The Fair Housing Center of Nebraska-Iowa, the National Fair Housing Alliance and Hispanic civil rights and advocacy group National Council of La Raza all recently filed “friend of the court” briefs in opposing the Fremont ordinance.
In 2010, voters in the town of 26,000 easily approved the measure, which banned hiring or renting to illegal immigrants and required businesses to use federal E-verify software to confirm that potential employees were not illegal immigrants.
The ACLU Nebraska Foundation, along with several U.S.-born Latino home renters and a Fremont landlord, sued.
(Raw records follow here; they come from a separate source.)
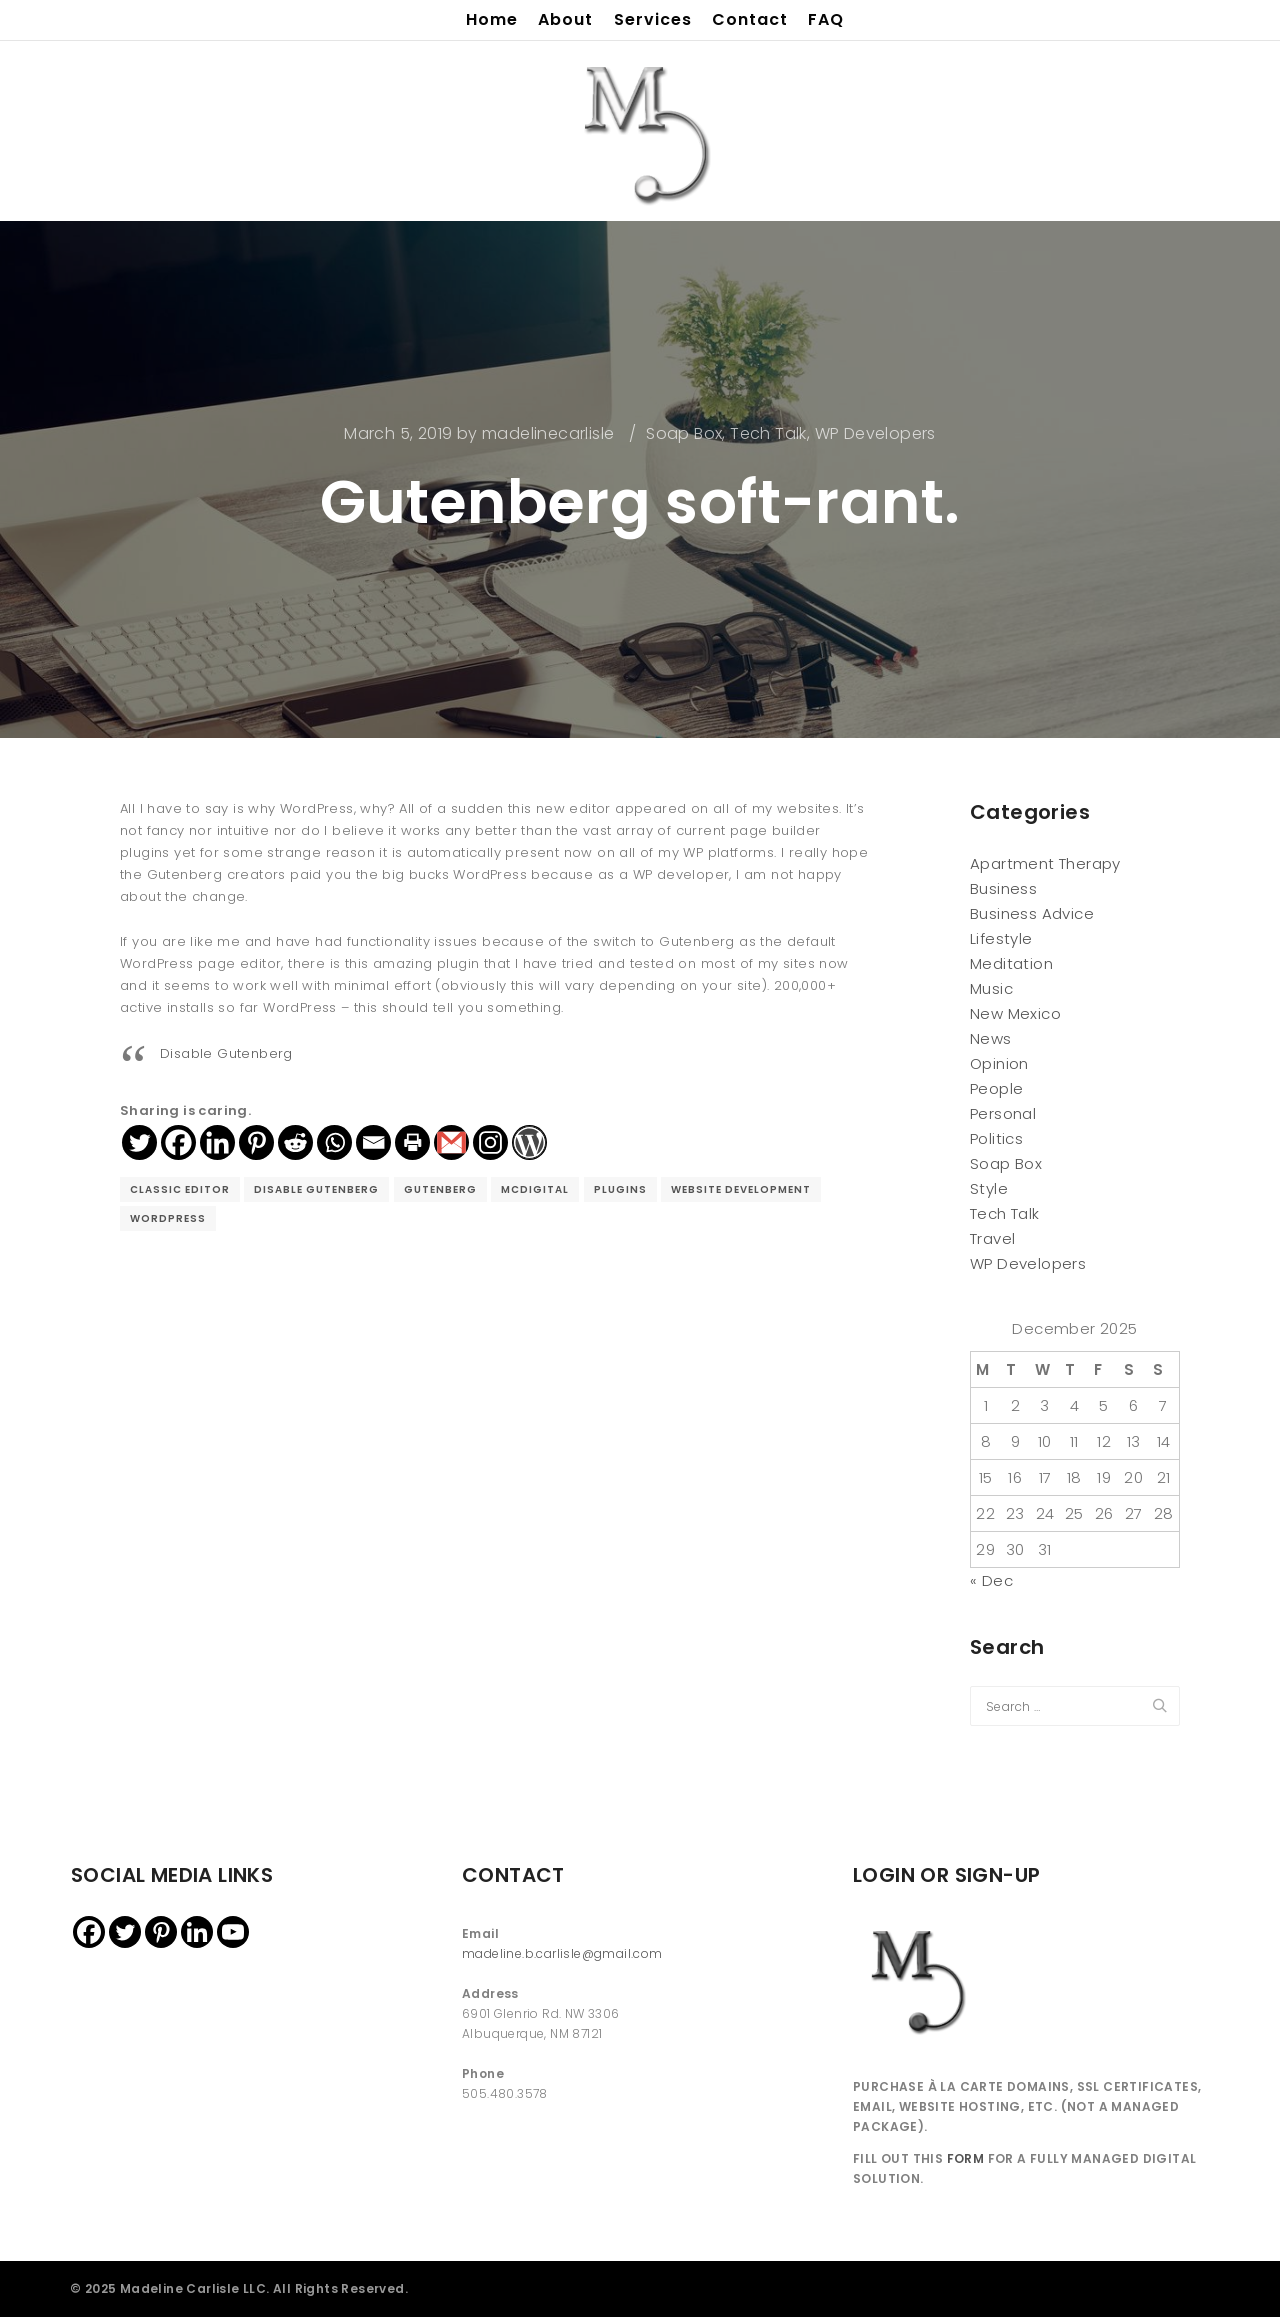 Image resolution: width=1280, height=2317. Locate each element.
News (991, 1038)
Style (989, 1188)
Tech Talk (768, 433)
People (996, 1088)
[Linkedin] (217, 1142)
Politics (996, 1138)
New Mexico (1015, 1013)
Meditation (1011, 963)
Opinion (999, 1063)
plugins (620, 1189)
In February, a federal judge approved the E-verify requirement, but rejected part of the measure that would deny city-issued housing permits to illegal immigrants.
Both sides appealed, and the case is set to go before the U.S. 8th Circuit Court of Appeals.
The fair housing and La Raza groups target the section of the law dealing with renting to illegal immigrants in their briefs, filed Aug. 31.
That section requires all renters in the city to apply for an “occupancy license.” Applicants are required by the ordinance to declare their immigration status in their application; those whose legal status cannot be verified will have their right to rent within the city revoked.
U.S. District Court Judge Laurie Smith Camp ruled in February that the renting section of the ordinance is discriminatory and interferes with federal law.
Janis Bowdler, with the National Council of La Raza, said ordinances such as the one approved in Fremont are aimed at intimidating Hispanic families. She called the law divisive and costly, and she argued it paints Fremont as a place that allows racial discrimination against its residents.
Shanna L. Smith, president and CEO of the National Fair Housing Alliance, predicted the 8th Circuit would uphold the lower federal judge’s finding that Fremont’s renting regulation is discriminatory.
“The city of Fremont is blatantly discriminating against the Latino population while pretending not to,” Smith said in a statement.
Kris Kobach, the attorney representing the city of Fremont who also serves as Kansas’ secretary of state, did not return a message left Thursday seeking comment on the briefs.
Another attorney for the city, Garrett Roe with the Immigration Reform Law Institute in Washington, referred questions to Kobach, but said the city intends to oppose the groups’ amicus briefs.